После этого видения, особенно мучительного, Фандорин пошел в рубку и предложил капитану немного поспать – плыли уже целые сутки. «Не б-беспокойтесь, я умею». Но бородач лишь мотнул головой.
Со спутником Фандорину повезло. Он оказался не только двужильным, но и молчуном. Иногда Эраст Петрович ловил на себе короткий, сторожкий взгляд – и только.
Единственный за всю дорогу разговор у них случился уже вблизи Темнолесска, на второй день пути.
Справа на пологом берегу Фандорин увидел приземистые однотипные постройки, стоящие прямоугольником – весьма необычная планировка для захолустного городишки. Большинство домов были слишком большими, похожими на бараки, и при этом явно новыми, совсем недавней постройки.
– Это Темнолесск? – удивленно спросил Эраст Петрович.
Покосившись через плечо, капитан (его звали Трифоном) коротко ответил:
– Острог. – И, когда Фандорин не понял, пояснил: – Тюрьма. Каторжных держат.
– А почему ни з-забора, ни вышек?
– От Хозяина не бегают. А кто спробует, далёко не убежит.
Эрасту Петровичу показалось, что речной человек дичится его уже меньше, и попросил объяснить, что за «хозяин» такой и почему каторжные от него далеко не убегают.
Оказалось, что жизнь в Темнолесском уезде устроена особенным образом.

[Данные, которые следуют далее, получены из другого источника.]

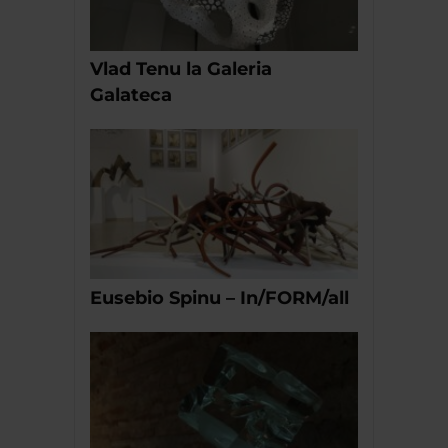
Vlad Tenu la Galeria
Galateca
Eusebio Spinu – In/FORM/all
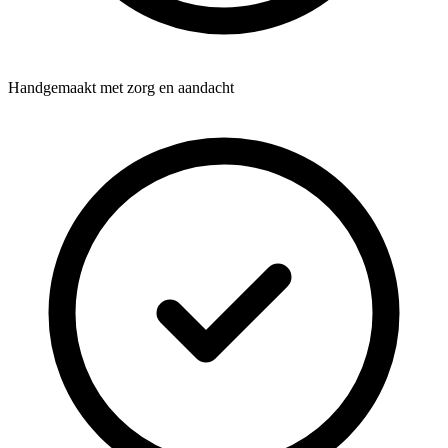
Handgemaakt met zorg en aandacht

Главное учреждение здесь (оно же, по сути дела, единственное, где можно получить работу) – ссыльно-каторжная тюрьма. А главный человек – комендант тюрьмы Саврасов, которого все зовут «Хозяин». Он и власть, и закон. «Без Хозяина тут свинья не хрюкнет» – так выразился капитан буксира. И никто, никакое начальство не смеет совать нос в дела Острога, где собственные порядки, а какие именно, Трифон рассказывать не стал, проворчав: «На что они мне надобны, разговоры эти. Не моего ума дело. Вот доставлю вас и вернусь в губернию. Ну их, темнолесских». Так ничего про отсутствие забора и не объяснил.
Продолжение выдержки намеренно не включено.